2018 blew in on the dark winds of Hurricane Irma. Everyone was unsettled. The theatre had taken a blow. The Norris Center had flooded. We had had to cancel our New Works Festival, our first production, and our planned education programs for the fall, and we did not have enough students for the spring. We wrote to them and told them that we would resume our education activities during the summer.
But then, the first of many miracles occurred. We received a letter, signed by all our teenage students, asking us to hold any kind of program we could, because they wanted to be trained in acting. We met at the Emmanuel Lutheran Church, which kindly lent us a classroom. We worked twice a week on scenes and songs. The students spread out into the hallways, practicing music and drilling lines, and in May gave a triumphant performance.
School was out for nearly three weeks, so we believed our ThinkTheatre in-school residency program would be canceled. But the schools reached out to us and said they needed the arts more than ever. We served as guest artists at Everglades City School, Golden Gate High School, Barron Collier, Lorenzo Walker. Students wrote poetry, performed Shakespeare, got into heated discussions about language, jumped to their feet to make points, brought in costumes, argued, and laughed.
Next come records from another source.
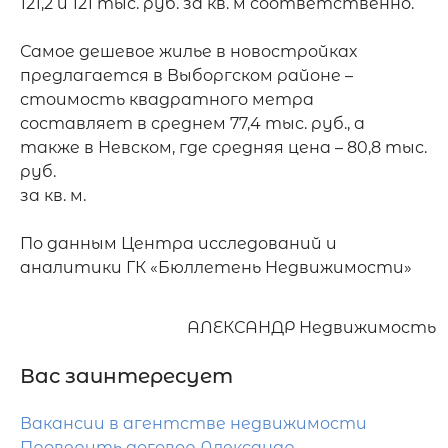
121,2 и 121 тыс. руб. за кв. м соответственно.

Самое дешевое жилье в новостройках 
предлагается в Выборгском районе – 
стоимость квадратного метра 
составляет в среднем 77,4 тыс. руб., а 
также в Невском, где средняя цена – 80,8 тыс. 
руб.

за кв. м.

По данным Центра исследований и 
аналитики ГК «Бюллетень Недвижимости»
АЛЕКСАНДР Недвижимость
Вас заинтересует
Вакансии в агентстве недвижимости
Проверить договор Александр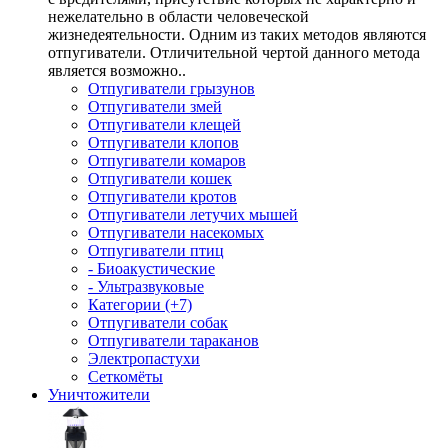
нежелательно в области человеческой
жизнедеятельности. Одним из таких методов являются
отпугиватели. Отличительной чертой данного метода
является возможно..
Отпугиватели грызунов
Отпугиватели змей
Отпугиватели клещей
Отпугиватели клопов
Отпугиватели комаров
Отпугиватели кошек
Отпугиватели кротов
Отпугиватели летучих мышей
Отпугиватели насекомых
Отпугиватели птиц
- Биоакустические
- Ультразвуковые
Категории (+7)
Отпугиватели собак
Отпугиватели тараканов
Электропастухи
Сеткомёты
Уничтожители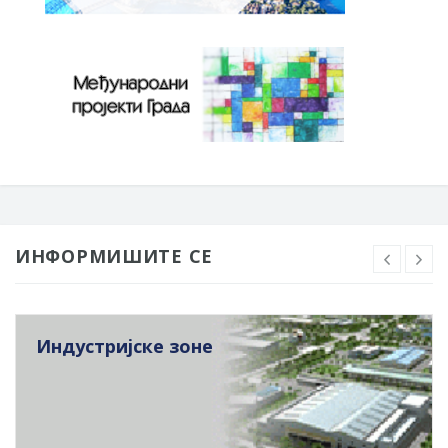
ИНФОРМИШИТЕ СЕ
Индустријске зоне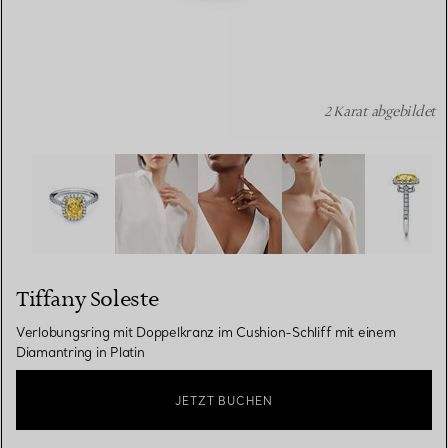
2 Karat abgebildet
Tiffany Soleste: Verlobungsring mit Doppelkranz im Cushi
Tiffany Soleste
Verlobungsring mit Doppelkranz im Cushion-Schliff mit einem
Diamantring in Platin
JETZT BUCHEN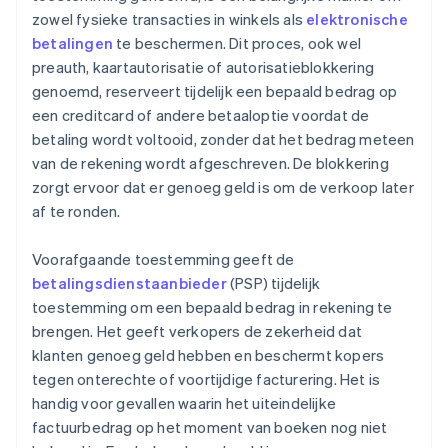
zowel fysieke transacties in winkels als
elektronische
betalingen
te beschermen. Dit proces, ook wel
preauth, kaartautorisatie of autorisatieblokkering
genoemd, reserveert tijdelijk een bepaald bedrag op
een creditcard of andere betaaloptie voordat de
betaling wordt voltooid, zonder dat het bedrag meteen
van de rekening wordt afgeschreven. De blokkering
zorgt ervoor dat er genoeg geld is om de verkoop later
af te ronden.
Voorafgaande toestemming geeft de
betalingsdienstaanbieder
(PSP) tijdelijk
toestemming om een bepaald bedrag in rekening te
brengen. Het geeft verkopers de zekerheid dat
klanten genoeg geld hebben en beschermt kopers
tegen onterechte of voortijdige facturering. Het is
handig voor gevallen waarin het uiteindelijke
factuurbedrag op het moment van boeken nog niet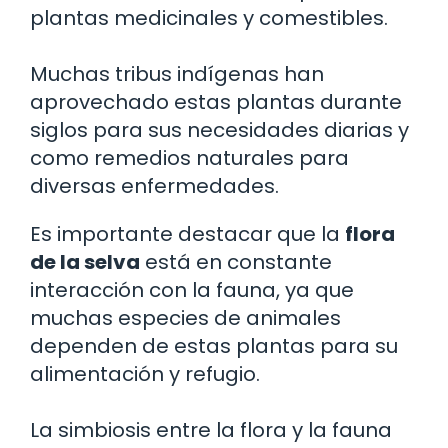
plantas medicinales y comestibles.
Muchas tribus indígenas han
aprovechado estas plantas durante
siglos para sus necesidades diarias y
como remedios naturales para
diversas enfermedades.
Es importante destacar que la
flora
de la selva
está en constante
interacción con la fauna, ya que
muchas especies de animales
dependen de estas plantas para su
alimentación y refugio.
La simbiosis entre la flora y la fauna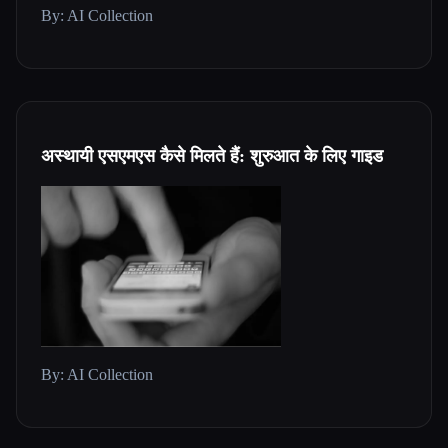
By: AI Collection
अस्थायी एसएमएस कैसे मिलते हैं: शुरुआत के लिए गाइड
By: AI Collection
We had just begun touring our show about Holocaust survivor Sabine Van Dam, In Flight. For the first time in Gulfshore Playhouse’s history, we were going out to the schools, giving performances, and leading discussions about social issues and human rights. Sabine herself often joined us, speaking to students about her experiences and becoming not only our subject, but our friend. Our partner, The Holocaust Museum, presented the play at their gala, and their wonderful Director of Education, Sam Parish, visited classrooms to educate, inform, and inspire students to fight for social justice.
At the same time, we were developing a show with our other amazing partner, The Naples Philharmonic at Artis—Naples. Called Starcrossed, the show would be a marriage of Shakespeare and classical music, performed in April 2018 by world-class actors and The Naples Philharmonic for the entire 11th grade of Collier County. Starcrossed was such a runaway success that we were asked to repeat it for the next 11th grade class at the start of the 2018 school year, just four months later. Currently, we are working on the development of a new show for Fall 2019.
And throughout the year, adults came to participate in Synergy, our pre- and post-show events in which we have lively and often unexpected conversations about the themes and issues of the shows that we present.
Summer flew in with the excitement of nearly sixty students diving into the The Little Mermaid and of our Teen Conservatory, now in its second year, performing the musical The Secret Garden, directed by Associate Artistic Director Jeff Binder. For the first time, students came from other states and even Canada to participate in the Conservatory. The most poignant day was when a group of students from Lighthouse of Collier came to the dress rehearsal of The Secret Garden. The students loved the play so much that now we are in conversation with Lighthouse about creating and staging a play with blind and visually impaired students.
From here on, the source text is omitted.